- **PROBLEM REQUIREMENTS**
Return the following from the records below: each line, word for word, starting with the line that contains "الى 23 سنة." and going on through the line that contains "En 2022, la", with nothing outside that range.

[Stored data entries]
^^^^

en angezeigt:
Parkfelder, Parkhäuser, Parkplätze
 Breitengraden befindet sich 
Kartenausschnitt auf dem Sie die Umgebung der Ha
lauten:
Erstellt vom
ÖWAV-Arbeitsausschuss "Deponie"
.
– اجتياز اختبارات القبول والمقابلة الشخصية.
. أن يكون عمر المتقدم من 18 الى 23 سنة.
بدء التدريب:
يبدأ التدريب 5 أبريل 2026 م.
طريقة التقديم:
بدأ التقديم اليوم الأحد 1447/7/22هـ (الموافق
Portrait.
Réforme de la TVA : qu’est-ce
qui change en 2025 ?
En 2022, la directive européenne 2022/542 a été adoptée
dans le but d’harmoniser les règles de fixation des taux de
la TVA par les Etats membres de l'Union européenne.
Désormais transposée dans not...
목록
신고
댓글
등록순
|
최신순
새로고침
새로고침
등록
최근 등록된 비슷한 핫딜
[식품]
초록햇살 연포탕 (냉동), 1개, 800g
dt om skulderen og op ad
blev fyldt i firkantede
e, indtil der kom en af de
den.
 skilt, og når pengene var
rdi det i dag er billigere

^^^^

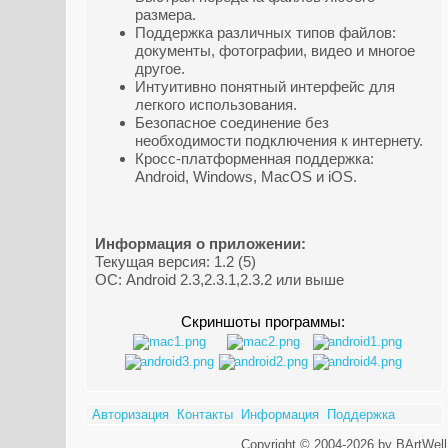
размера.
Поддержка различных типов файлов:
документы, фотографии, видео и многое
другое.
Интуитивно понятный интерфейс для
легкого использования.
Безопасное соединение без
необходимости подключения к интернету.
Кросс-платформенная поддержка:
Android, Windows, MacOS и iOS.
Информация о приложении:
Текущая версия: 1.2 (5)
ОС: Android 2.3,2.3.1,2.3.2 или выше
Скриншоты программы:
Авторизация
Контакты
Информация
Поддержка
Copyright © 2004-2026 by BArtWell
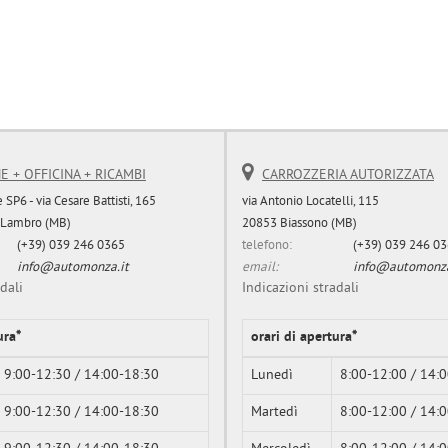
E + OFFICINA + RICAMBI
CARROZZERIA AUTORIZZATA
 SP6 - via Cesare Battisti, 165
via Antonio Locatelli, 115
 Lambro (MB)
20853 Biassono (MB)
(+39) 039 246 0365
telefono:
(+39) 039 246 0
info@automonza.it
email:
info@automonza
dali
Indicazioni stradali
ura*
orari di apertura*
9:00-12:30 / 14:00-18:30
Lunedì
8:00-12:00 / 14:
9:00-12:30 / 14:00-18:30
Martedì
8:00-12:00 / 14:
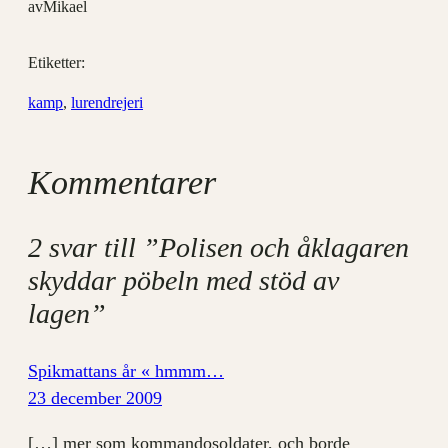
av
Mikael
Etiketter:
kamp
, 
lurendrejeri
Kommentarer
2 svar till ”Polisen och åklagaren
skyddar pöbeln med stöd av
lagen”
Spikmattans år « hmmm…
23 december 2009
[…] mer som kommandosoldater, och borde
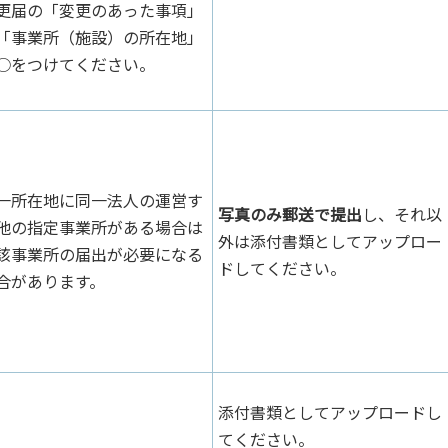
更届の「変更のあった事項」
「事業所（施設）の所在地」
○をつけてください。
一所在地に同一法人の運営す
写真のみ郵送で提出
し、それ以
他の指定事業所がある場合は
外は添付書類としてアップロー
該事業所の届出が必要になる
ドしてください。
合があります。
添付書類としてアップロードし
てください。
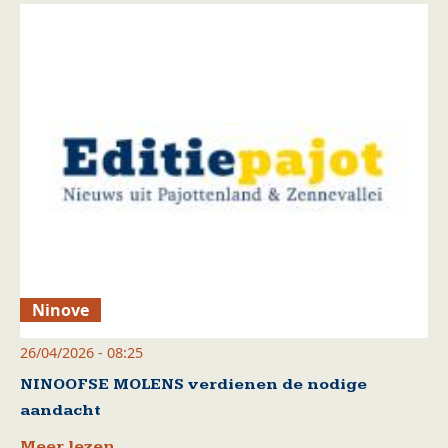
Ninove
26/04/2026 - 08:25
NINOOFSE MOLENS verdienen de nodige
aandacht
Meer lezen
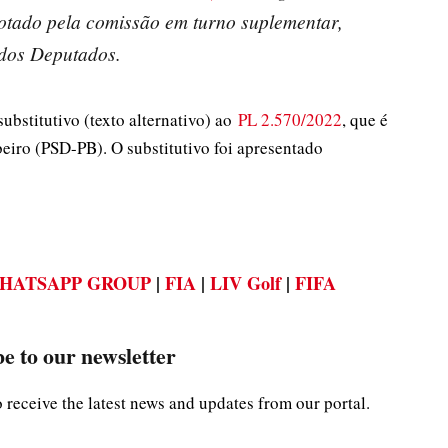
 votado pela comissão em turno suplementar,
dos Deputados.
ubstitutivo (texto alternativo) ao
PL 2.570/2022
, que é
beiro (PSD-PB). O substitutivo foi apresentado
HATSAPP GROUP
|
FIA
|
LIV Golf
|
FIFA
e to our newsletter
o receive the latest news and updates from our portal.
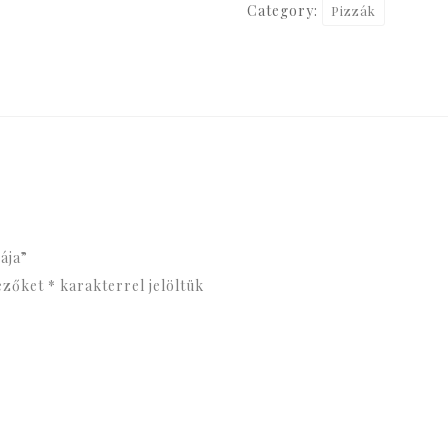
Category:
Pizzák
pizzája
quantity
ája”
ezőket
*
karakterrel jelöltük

^^^^

- **EXPECTED ANSWER**
. أن يكون عمر المتقدم من 18 الى 23 سنة.
بدء التدريب:
يبدأ التدريب 5 أبريل 2026 م.
طريقة التقديم:
بدأ التقديم اليوم الأحد 1447/7/22هـ (الموافق
Portrait.
Réforme de la TVA : qu’est-ce
qui change en 2025 ?
En 2022, la directive européenne 2022/542 a été adoptée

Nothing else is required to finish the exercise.